Department of Biology, Faculty of Science, Hong Kong Baptist University, Kowloon, Hong Kong SAR 999077, China.
Golden Meditech Center for NeuroRegeneration Sciences, Hong Kong Baptist University, Kowloon, Hong Kong SAR 999077, China.
Int J Mol Sci. 2022 Oct 21;23(20):12689. doi: 10.3390/ijms232012689.
We report herein a novel mechanism, unraveled by proteomics and validated by in vitro and in vivo studies, of the aberrant aging-associated upregulation of ovarian transferrin and ferritin in rat ovaries. The ovarian mass and serum estradiol titer plummeted while the ovarian labile ferrous iron and total iron levels escalated with age in rats. Oxidative stress markers, such as nitrite/nitrate, 3-nitrotyrosine, and 4-hydroxy-2-nonenal, accumulated in the aging ovaries due to an aberrant upregulation of the ovarian transferrin, ferritin light/heavy chains, and iron regulatory protein 2(IRP2)-mediated transferrin receptor 1 (TfR1). Ferritin inhibited estradiol biosynthesis in ovarian granulosa cells in vitro via the upregulation of a nuclear factor kappa-light-chain-enhancer of activated B cells (NF-κB) and p65/p50-induced oxidative and inflammatory factor inducible nitric oxide synthase (iNOS). An in vivo study demonstrated how the age-associated activation of NF-κB induced the upregulation of iNOS and the tumor necrosis factor α (TNFα). The downregulation of the keap1-mediated nuclear factor erythroid 2-related factor 2 (Nrf2), that induced a decrease in glutathione peroxidase 4 (GPX4), was observed. The aberrant transferrin and ferritin upregulation triggered an iron accumulation via the upregulation of an IRP2-induced TfR1. This culminates in NF-κB-iNOS-mediated ovarian oxi-inflamm-aging and serum estradiol decrement in naturally aging rats. The iron accumulation and the effect on ferroptosis-related proteins including the GPX4, TfR1, Nrf2, Keap1, and ferritin heavy chain, as in testicular ferroptosis, indicated the triggering of ferroptosis. In young rats, an intraovarian injection of an adenovirus, which expressed iron regulatory proteins, upregulated the ovarian NF-κB/iNOS and downregulated the GPX4. These novel findings have contributed to a prompt translational research on the ovarian aging-associated iron metabolism and aging-associated ovarian diseases.
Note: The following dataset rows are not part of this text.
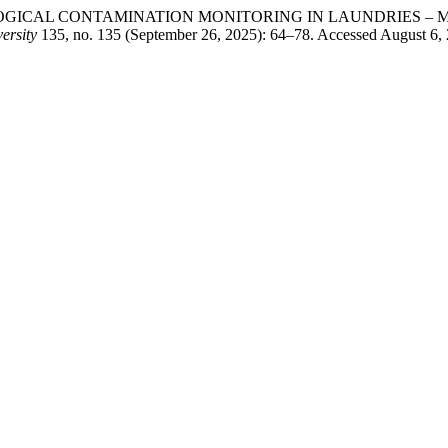
 “MICROBIOLOGICAL CONTAMINATION MONITORING IN LAUNDR
ersity
135, no. 135 (September 26, 2025): 64–78. Accessed August 6, 2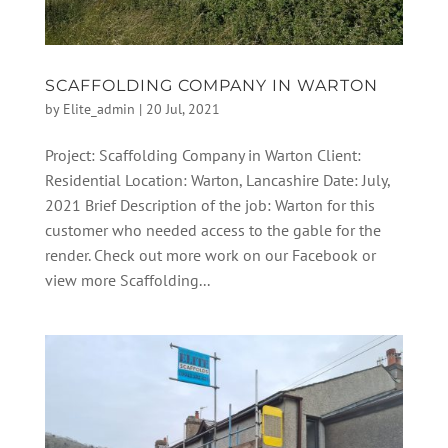
SCAFFOLDING COMPANY IN WARTON
by
Elite_admin
|
20 Jul, 2021
Project: Scaffolding Company in Warton Client:
Residential Location: Warton, Lancashire Date: July,
2021 Brief Description of the job: Warton for this
customer who needed access to the gable for the
render. Check out more work on our Facebook or
view more Scaffolding...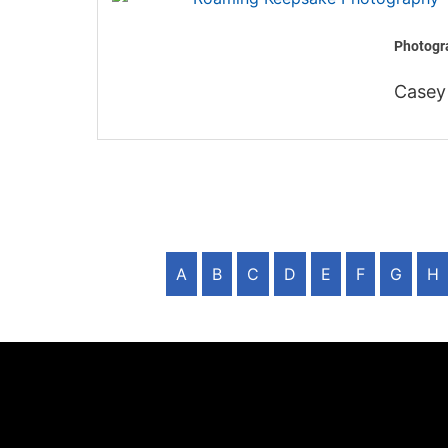
Photogra
Casey
A
B
C
D
E
F
G
H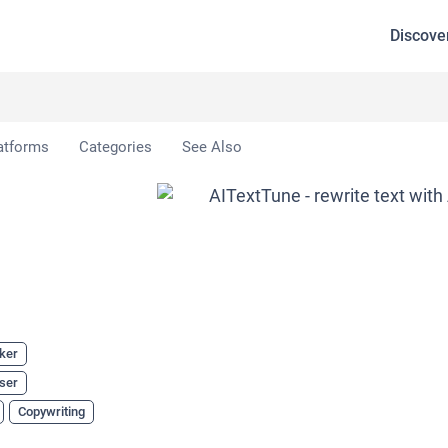
Discove
e
atforms
Categories
See Also
ker
ser
Copywriting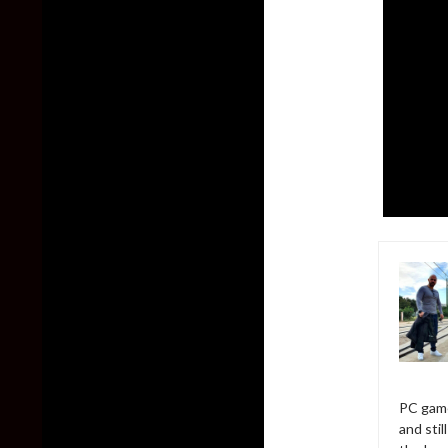
PC game
and sti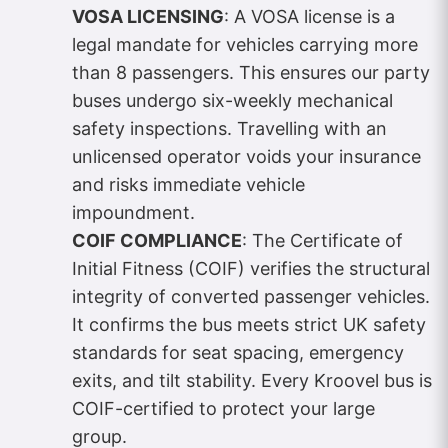
VOSA LICENSING
: A VOSA license is a
legal mandate for vehicles carrying more
than 8 passengers. This ensures our party
buses undergo six-weekly mechanical
safety inspections. Travelling with an
unlicensed operator voids your insurance
and risks immediate vehicle
impoundment.
COIF COMPLIANCE
: The Certificate of
Initial Fitness (COIF) verifies the structural
integrity of converted passenger vehicles.
It confirms the bus meets strict UK safety
standards for seat spacing, emergency
exits, and tilt stability. Every Kroovel bus is
COIF-certified to protect your large
group.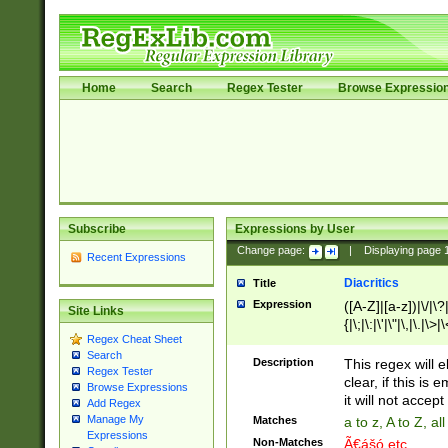
Home
Search
Regex Tester
Browse Expressio
Subscribe
Expressions by User
Change page:
|
Displaying page
Recent Expressions
Diacritics
Title
Expression
([A-Z]|[a-z])|\/|\?|
Site Links
{|\;|\:|\'|\"|\,|\.|\>
Regex Cheat Sheet
Search
Description
This regex will e
Regex Tester
clear, if this is
Browse Expressions
it will not accept 
Add Regex
Manage My
Matches
a to z, A to Z, a
Expressions
Non-Matches
Ã€ášó etc..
我们在此报告了一种新的机制,通过蛋白质组学揭示,并通过体外和体内研究得到验证,即大鼠卵巢中转铁蛋白和铁蛋白的异常衰老相关上调。随着大鼠年龄的增长,卵巢质量和血清雌二醇滴度骤降,而卵巢不稳定亚铁和总铁水平升高。由于卵巢转铁蛋白、铁蛋白轻/重链和铁调节蛋白 2(IRP2)介导的转铁蛋白受体 1(TfR1)的异常上调,导致氧化应激标志物如亚硝酸盐/硝酸盐、3-硝基酪氨酸和 4-羟基-2-壬烯醛在衰老卵巢中积累。铁蛋白通过上调核因子κB 轻链增强子的激活 B 细胞(NF-κB)和 p65/p50 诱导的氧化和炎症因子诱导型一氧化氮合酶(iNOS),在体外抑制卵巢颗粒细胞中的雌二醇生物合成。体内研究表明,与年龄相关的 NF-κB 激活如何诱导 iNOS 和肿瘤坏死因子α(TNFα)的上调。观察到 KEAP1 介导的核因子红细胞 2 相关因子 2(Nrf2)下调,导致谷胱甘肽过氧化物酶 4(GPX4)减少。异常的转铁蛋白和铁蛋白上调通过诱导 TfR1 的 IRP2 诱导来触发铁积累。这导致 NF-κB-iNOS 介导的卵巢氧化-炎症-衰老和自然衰老大鼠血清雌二醇减少。铁积累和对铁死亡相关蛋白的影响,包括 GPX4、TfR1、Nrf2、Keap1 和铁蛋白重链,如睾丸铁死亡,表明触发了铁死亡。在年轻大鼠中,卵巢内注射表达铁调节蛋白的腺病毒会上调卵巢 NF-κB/iNOS 并下调 GPX4。这些新发现促进了卵巢衰老相关铁代谢和衰老相关卵巢疾病的快速转化研究。